### What needs to be done:
Below are records to write out exactly; drop the pictures when you do.

### Data:
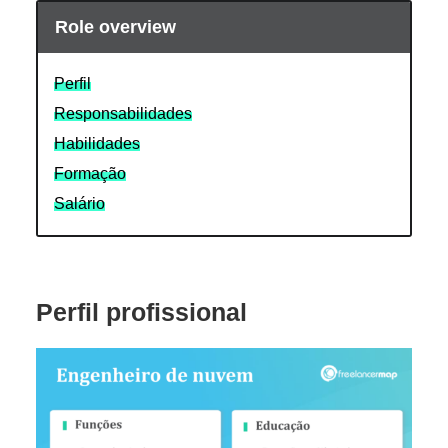
Role overview
Perfil
Responsabilidades
Habilidades
Formação
Salário
Perfil profissional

### Your solution:
Role overview
Perfil
Responsabilidades
Habilidades
Formação
Salário
Perfil profissional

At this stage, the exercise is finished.